劉備は、諸葛亮のすすめにより、一軍を率いて、関羽を助けるため、長沙へ急いだ。

関羽は長沙の太守韓玄の部下楊齢を斬ると、ひとりの老将が大刀をひっさげて現れた。関羽は一目見て、黄忠だとわかった。

関羽の偃月の青龍刀と、黄忠の大刀がぶつかるが、勝負のつく様子は見えなかった。

城の上から眺めていた太守韓玄は黄忠が討たれては一大事とみて、退き鐘を打った。

黄忠は城中へ向かったが、関羽は追い、追いついた。そして、偃月刀を振り上げたが、「馬を乗り替えて、あらためて勝負を決めよう」と言って、引き返した。黄忠の馬の前脚が挫いて折ってしまい、馬とともに、転んでいたからである。

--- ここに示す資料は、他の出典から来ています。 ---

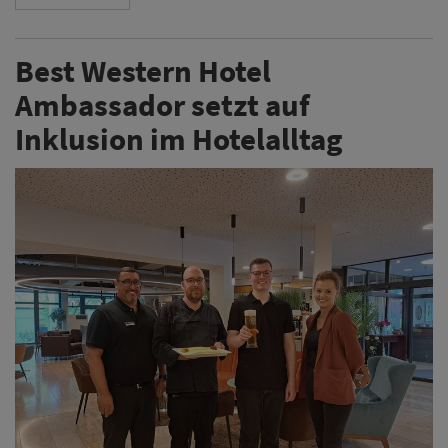
Best Western Hotel
Ambassador setzt auf
Inklusion im Hotelalltag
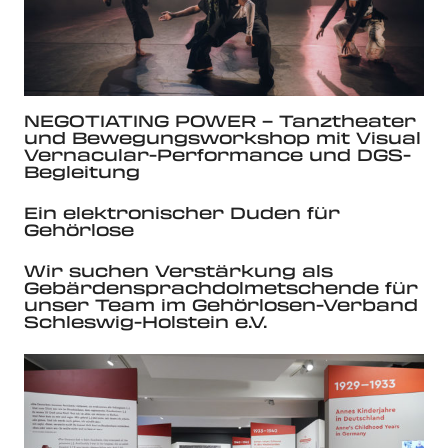
NEGOTIATING POWER – Tanztheater
und Bewegungsworkshop mit Visual
Vernacular-Performance und DGS-
Begleitung
Ein elektronischer Duden für
Gehörlose
Wir suchen Verstärkung als
Gebärdensprachdolmetschende für
unser Team im Gehörlosen-Verband
Schleswig-Holstein e.V.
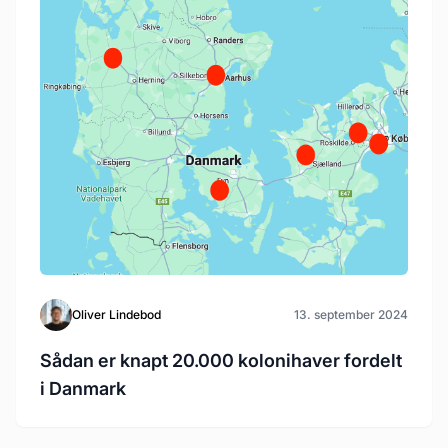
Oliver Lindebod
13. september 2024
Sådan er knapt 20.000 kolonihaver fordelt
i Danmark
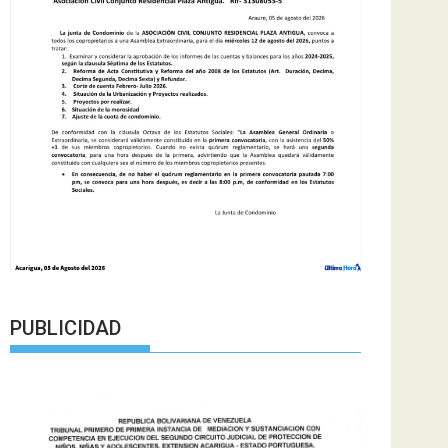
PUBLICIDAD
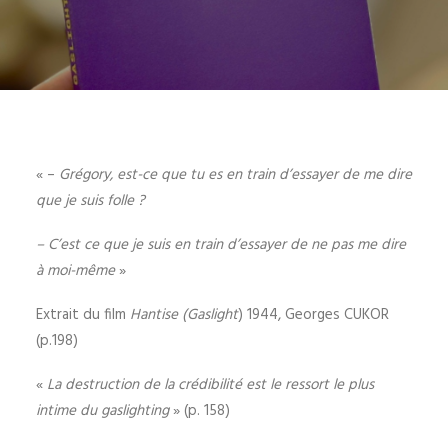
« –
Grégory, est-ce que tu es en train d’essayer de me dire
que je suis folle ?
– C’est ce que je suis en train d’essayer de ne pas me dire
à moi-même
»
Extrait du film
Hantise (Gaslight
) 1944, Georges CUKOR
(p.198)
«
La destruction de la crédibilité est le ressort le plus
intime du gaslighting
» (p. 158)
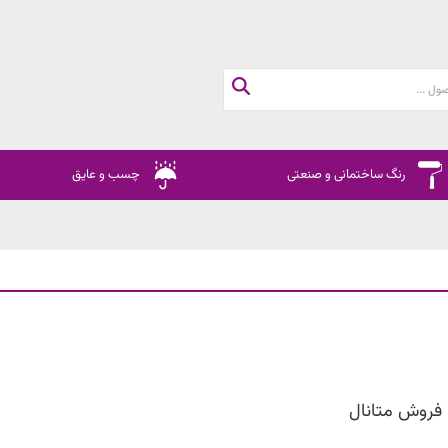
رنگ ساختمانی و صنعتی
چسب و عایق
فروش متانال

つぎの日、関羽はふたたび、五百の兵を率いて、城下へ迫った。

黄忠は関羽とぶつかり、やがて昨日のように逃げ出した。橋の辺りまで来ると、黄忠は振り返って、弓の弦を「ぶん」と鳴らした。矢は飛んでこなかった。橋を越えると、黄忠はまた、弓の弦を「ぶん」と鳴らした。三度目には、矢うなりがして、一本の矢が飛んできた。その矢は関羽の盔(かぶと)の纓(お)を見事に切った。

関羽は胆を冷やした。そして「きのうのわが情けを、今日の矢で返したものか」と悟り、関羽は兵を退けた。

一方、太守韓玄は「黄忠が関羽を故意に助けた」と判断し、即刻、斬れと命じた。

黄忠は刑場に連行された。

執行直前になると、魏延が周囲の柵を蹴り破って、躍りこんで来た。荊州の劉表に仕え、荊州没落後、長沙に身を寄せていた、あの魏延である。日頃から、韓玄は魏延を優遇しなかったため、この機会を待っていたのかもしれない。

魏延は黄忠をかかえて、刑場から脱出し、それから半刻後には、太守韓玄の首を斬って、関羽へ降伏した。

助けられた黄忠は病を理由に邸に閉じこもってしまった。

劉備は、黄忠が閉じこもっている理由を「旧主にたいする忠誠にほかならない」と言い、みずから黄忠の邸を訪れた。

その礼に感じて、黄忠はついに門を開き、降参した。

関羽が魏延を伴い、劉備と諸葛亮の前に出て、「魏延の功績に、褒美をお願いします」と言った。

劉備は魏延を階の上に請じようとした。

その時、諸葛亮が言った。「魏延は主君の命を奪って、降伏した。これは許し難き不忠不義です。魏延を斬れ」と命じた。

劉備は「彼の心はもとから荊州へ復帰したい念願であったにちがいない。どうか一命は助けてとらすように」と、諸葛亮をなだめた。

諸葛亮は言った。「魏延の相を観ると、味方にしても、後々、かならず背くに違いありません。しかし、わが君のお言葉、承知いたしました」

魏延はただ感泣にむせていた。

また、劉備は劉表の甥の劉磐が荊州滅亡後、野に隠れていることを黄忠から聞き、捜し出して、長沙の太守に任じた。